Jak relacjonuje kobieta:
Pewnego dnia do naszych drzwi zapukali komornik i pracownicy magistratu. Najpierw chcieli zająć wózek inwalidzki mojego sparaliżowanego męża. Jednak sprzęt był własnością ubezpieczalni, dlatego urzędnicy uznali, że poza laptopem i ekspresem najbardziej wartościowy jest nasz pies
Komornik bez serca
Skonfiskowali cenne przedmioty i zabrali psa na oczach dzieci, które ciągle nie rozumieją, co się stało. Następnie pracownik magistratu wystawił na swoim prywatnym koncie na portalu aukcyjnym eBay „słodką mopsiczkę z rodowodem”.
"Weil Mitarbeiter der Stadt Ahlen den Rollstuhl eines querschnittsgelähmten Familienvaters nicht pfänden konnten, nahmen sie Mopsdame Edda mit und verkauften den Hund bei Ebay."

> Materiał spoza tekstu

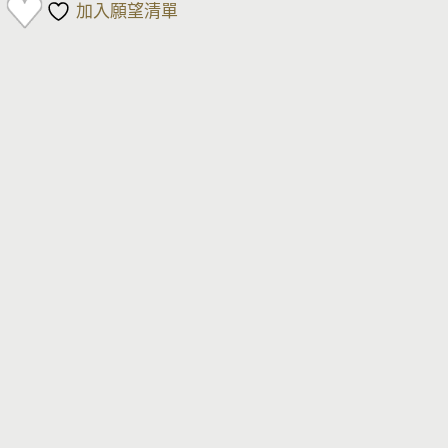
加入願望清單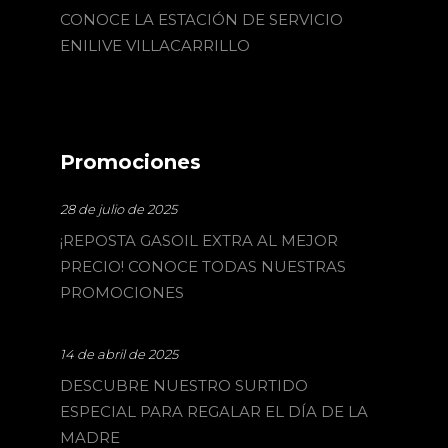
CONOCE LA ESTACIÓN DE SERVICIO
ENILIVE VILLACARRILLO
Promociones
28 de julio de 2025
¡REPOSTA GASOIL EXTRA AL MEJOR
PRECIO! CONOCE TODAS NUESTRAS
PROMOCIONES
14 de abril de 2025
DESCUBRE NUESTRO SURTIDO
ESPECIAL PARA REGALAR EL DÍA DE LA
MADRE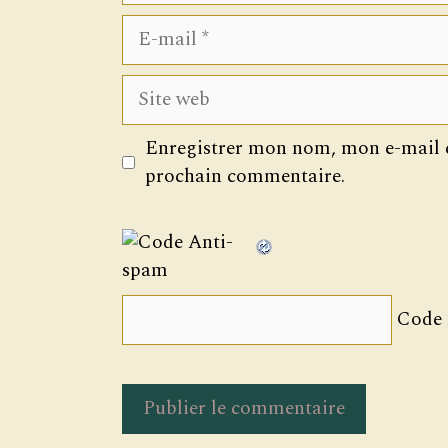
E-
mail
Site
web
Enregistrer mon nom, mon e-mail e
prochain commentaire.
Code 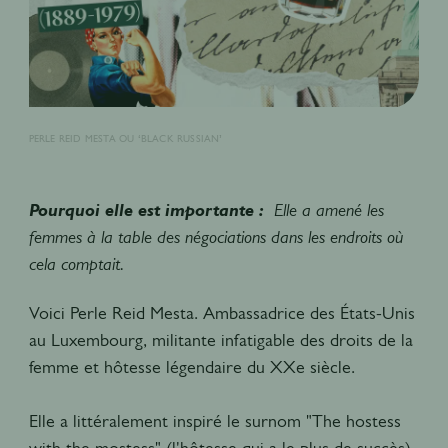
PERLE REID MESTA OU ‘BLACK RUSSIAN’
Pourquoi elle est importante :
Elle a amené les
femmes à la table des négociations dans les endroits où
cela comptait.
Voici Perle Reid Mesta. Ambassadrice des États-Unis
au Luxembourg, militante infatigable des droits de la
femme et hôtesse légendaire du XXe siècle.
Elle a littéralement inspiré le surnom "The hostess
with the mostess" (l'hôtesse qui a le plus de succès)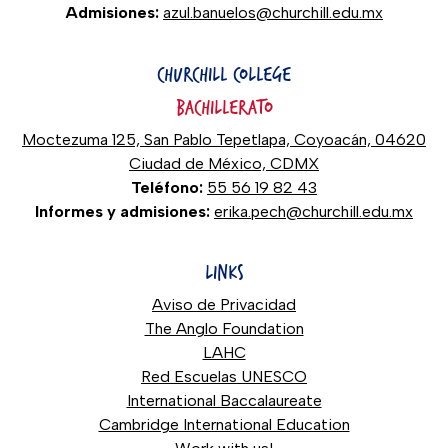
Admisiones:
azul.banuelos@churchill.edu.mx
CHURCHILL COLLEGE
BACHILLERATO
Moctezuma 125, San Pablo Tepetlapa, Coyoacán, 04620
Ciudad de México, CDMX
Teléfono:
55 56 19 82 43
Informes y admisiones:
erika.pech@churchill.edu.mx
LINKS
Aviso de Privacidad
The Anglo Foundation
LAHC
Red Escuelas UNESCO
International Baccalaureate
Cambridge International Education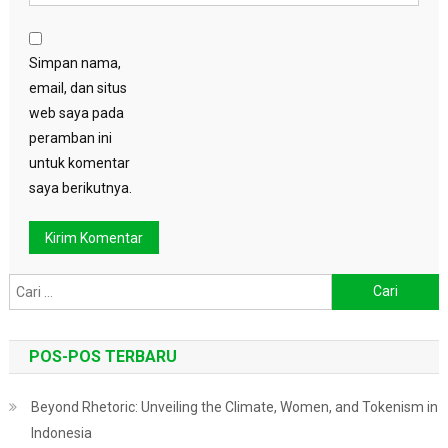
Simpan nama,
email, dan situs
web saya pada
peramban ini
untuk komentar
saya berikutnya.
Cari
untuk:
POS-POS TERBARU
Beyond Rhetoric: Unveiling the Climate, Women, and Tokenism in
Indonesia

Es ist mal wieder sehr kalt heute Morgen.https://t.co/RpO4G9SHW6— Volker Dohr (@VlkrDhr) February 28, 2019
Sprawa wyszła na jaw, gdy nowa właścicielka zaskarżyła miasto Ahlen
Suczkę sprzedano za 750 euro policjantce z Nadrenii. Jednak nowa właścicielka Eddy domaga się zwrotu pieniędzy za psa, ponieważ zwierzę miało być zdrowe, a okazało się, że potrzebowało kilku operacji.
Nowe standardy
Rzecznik magistratu w Ahlen, Frank Merschhaus powiedział:
To nie jest zwyczajowe postępowanie przy wykonywaniu nakazu zajęcia mienia. Był to niezwykły sposób rozwiązania problemu. Ratusz nie stosuje takich metod
Dodał też, że przyjrzy się tej sprawie…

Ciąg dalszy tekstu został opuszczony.